*RECORDS PROVIDED:*
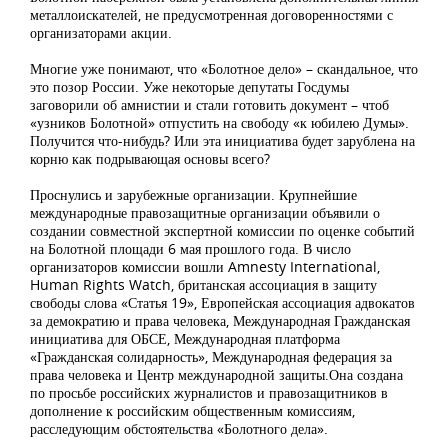
металлоискателей, не предусмотренная договоренностями с
организаторами акции.
Многие уже понимают, что «Болотное дело» – скандальное, что
это позор России. Уже некоторые депутаты Госдумы
заговорили об амнистии и стали готовить документ – чтоб
«узников Болотной» отпустить на свободу «к юбилею Думы».
Получится что-нибудь? Или эта инициатива будет зарублена на
корню как подрывающая основы всего?
Проснулись и зарубежные организации. Крупнейшие
международные правозащитные организации объявили о
создании совместной экспертной комиссии по оценке событий
на Болотной площади 6 мая прошлого года. В число
организаторов комиссии вошли Amnesty International,
Human Rights Watch, британская ассоциация в защиту
свободы слова «Статья 19», Европейская ассоциация адвокатов
за демократию и права человека, Международная Гражданская
инициатива для ОБСЕ, Международная платформа
«Гражданская солидарность», Международная федерация за
права человека и Центр международной защиты.Она создана
по просьбе российских журналистов и правозащитников в
дополнение к российским общественным комиссиям,
расследующим обстоятельства «Болотного дела».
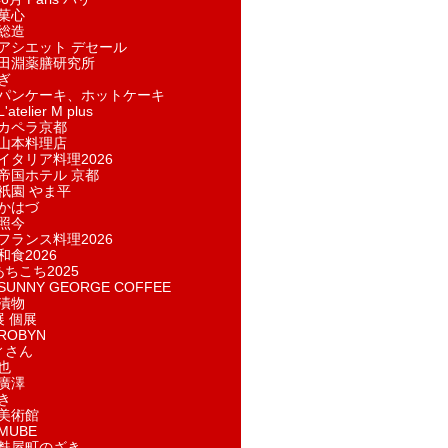
菓​心
総造
アシエット デセール
田淵薬膳研究所
ぎ
パンケーキ、ホットケーキ
telier M plus
カペラ京都
山本料理店
イタリア料理2026
帝国ホテル 京都
祇園 やま平
かはづ
照今
フランス料理2026
和食2026
あちこち2025
UNNY GEORGE COFFEE
漬物
展 個展
ROBYN
ィさん
也
廣澤
き
美術館
MUBE
麩屋町のざき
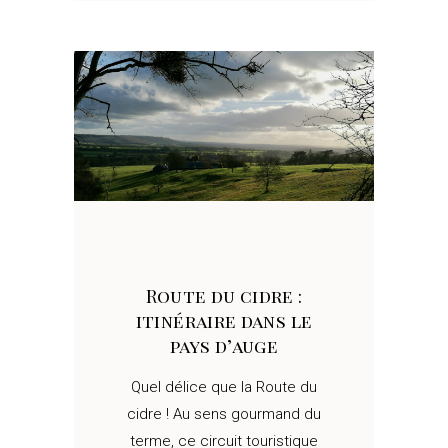
Route du cidre :
itinéraire dans le
pays d’auge
Quel délice que la Route du
cidre ! Au sens gourmand du
terme, ce circuit touristique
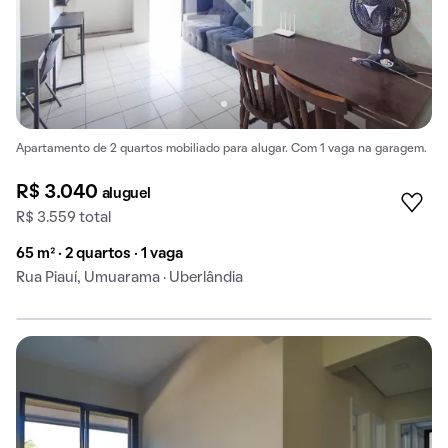
Apartamento de 2 quartos mobiliado para alugar. Com 1 vaga na garagem.
R$ 3.040
aluguel
R$ 3.559 total
65 m² · 2 quartos · 1 vaga
Rua Piauí, Umuarama · Uberlândia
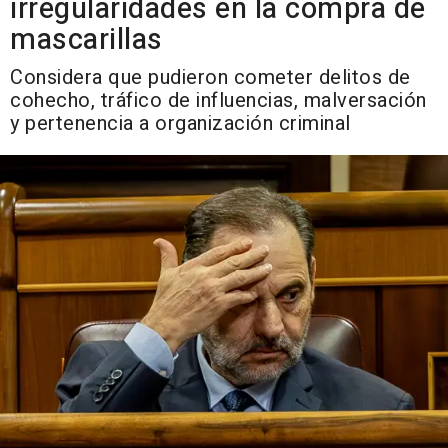
irregularidades en la compra de
mascarillas
Considera que pudieron cometer delitos de
cohecho, tráfico de influencias, malversación
y pertenencia a organización criminal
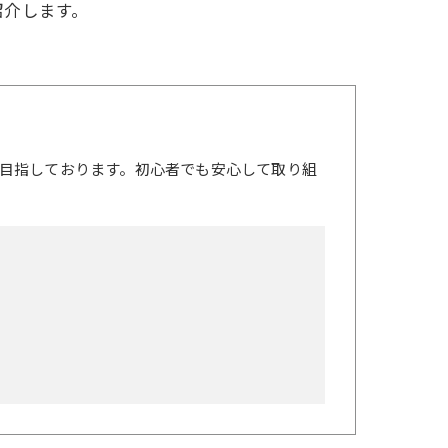
紹介します。
目指しております。初心者でも安心して取り組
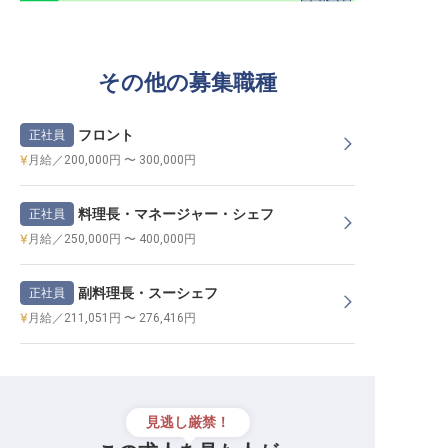
その他の募集職種
フロント
正社員
月給／200,000円 〜 300,000円
料理長・マネージャー・シェフ
正社員
月給／250,000円 〜 400,000円
副料理長・スーシェフ
正社員
月給／211,051円 〜 276,416円
見逃し厳禁！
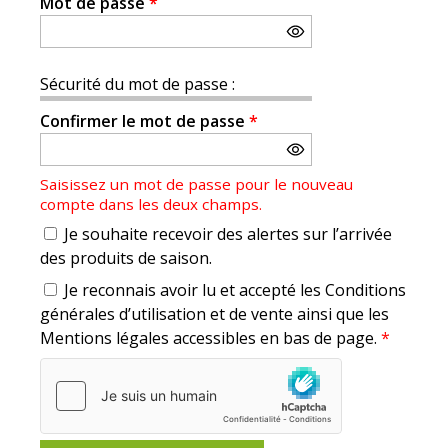
Mot de passe
*
Sécurité du mot de passe :
Confirmer le mot de passe
*
Saisissez un mot de passe pour le nouveau
compte dans les deux champs.
Je souhaite recevoir des alertes sur l’arrivée
des produits de saison.
Je reconnais avoir lu et accepté les Conditions
générales d’utilisation et de vente ainsi que les
Mentions légales accessibles en bas de page.
*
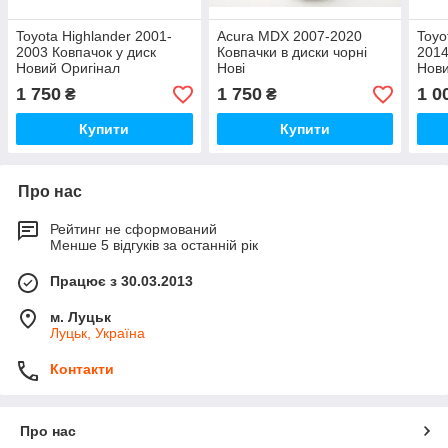
Toyota Highlander 2001-
Acura MDX 2007-2020
Toyo
2003 Ковпачок у диск
Ковпачки в диски чорні
2014
Новий Оригінал
Нові
Нови
1 750
1 750
1 0
₴
₴
Купити
Купити
Про нас
Рейтинг не сформований
Менше 5 відгуків за останній рік
Працює з 30.03.2013
м. Луцьк
Луцьк, Україна
Контакти
Про нас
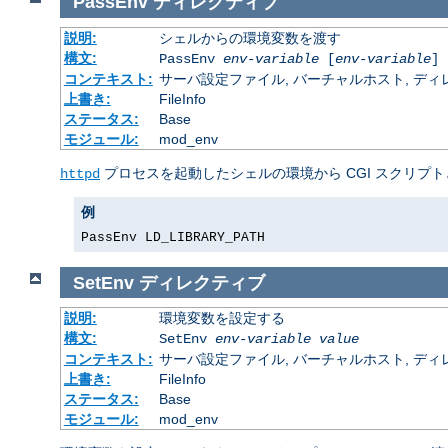
PassEnv
ディレクティブ
説明:
シェルからの環境変数を渡す
構文:
PassEnv
env-variable
[
env-variable
] 
コンテキスト:
サーバ設定ファイル, バーチャルホスト, ディレクトリ
上書き:
FileInfo
ステータス:
Base
モジュール:
mod_env
プロセスを起動したシェルの環境から CGI スクリプト
httpd
例
PassEnv LD_LIBRARY_PATH
SetEnv
ディレクティブ
説明:
環境変数を設定する
構文:
SetEnv
env-variable
value
コンテキスト:
サーバ設定ファイル, バーチャルホスト, ディレクトリ
上書き:
FileInfo
ステータス:
Base
モジュール:
mod_env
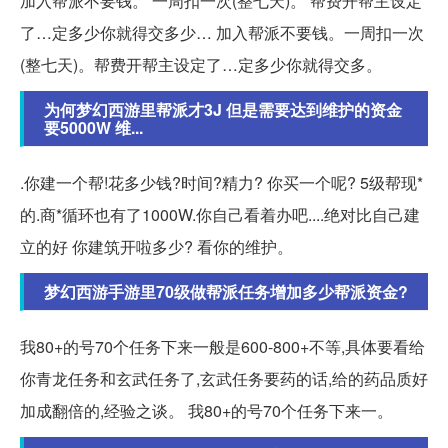
加入帮派不要钱。 一周扣一次(整七天)。 帮费开帮主设定
了…定多少你就得交多少… 加入帮派不要钱。一周扣一次
(整七天)。帮费开帮主设定了…定多少你就得交多。
为何梦幻西游里帮派才3J 但是需要达到维护的资金
要5000W 维...
.你建一个帮!花多少钱?时间?精力? 你买一个呢? 5级帮现*
的.商*循环也有了1000W.你自己看着办吧....绝对比自己建
立的好 你建筑开啦多少? 看你的维护。
梦幻西游手游里70级做帮派任务增加多少帮派资金?
我80+的号70个任务下来一般是600-800+不等,具体要看给
你青龙任务和玄武任务了,玄武任务要药的话,给的药品质好
加成翻倍的,经验之谈。 我80+的号70个任务下来一。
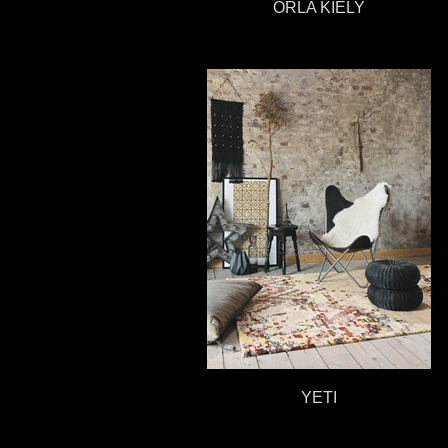
ORLA KIELY
YETI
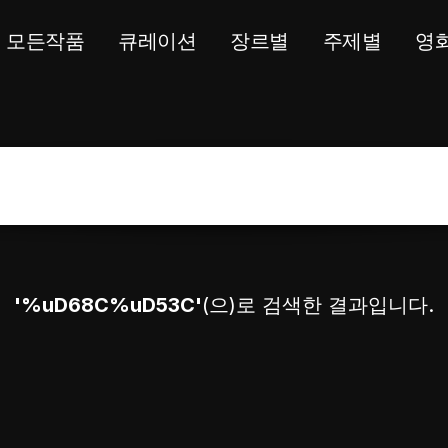
모든작품
큐레이션
장르별
주제별
영
'%uD68C%uD53C'
(으)로 검색한 결과입니다.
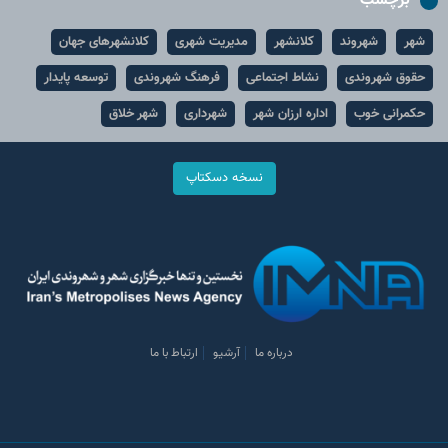
برچسب
شهر
شهروند
کلانشهر
مدیریت شهری
کلانشهرهای جهان
حقوق شهروندی
نشاط اجتماعی
فرهنگ شهروندی
توسعه پایدار
حکمرانی خوب
اداره ارزان شهر
شهرداری
شهر خلاق
نسخه دسکتاپ
درباره ما
آرشیو
ارتباط با ما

*TASK DETAILS:*
Which lines in the data above hold the word "человека"? Return each of them.

*THE ANSWER:*
за демократию и права человека, Международная Гражданская
права человека и Центр международной защиты.Она создана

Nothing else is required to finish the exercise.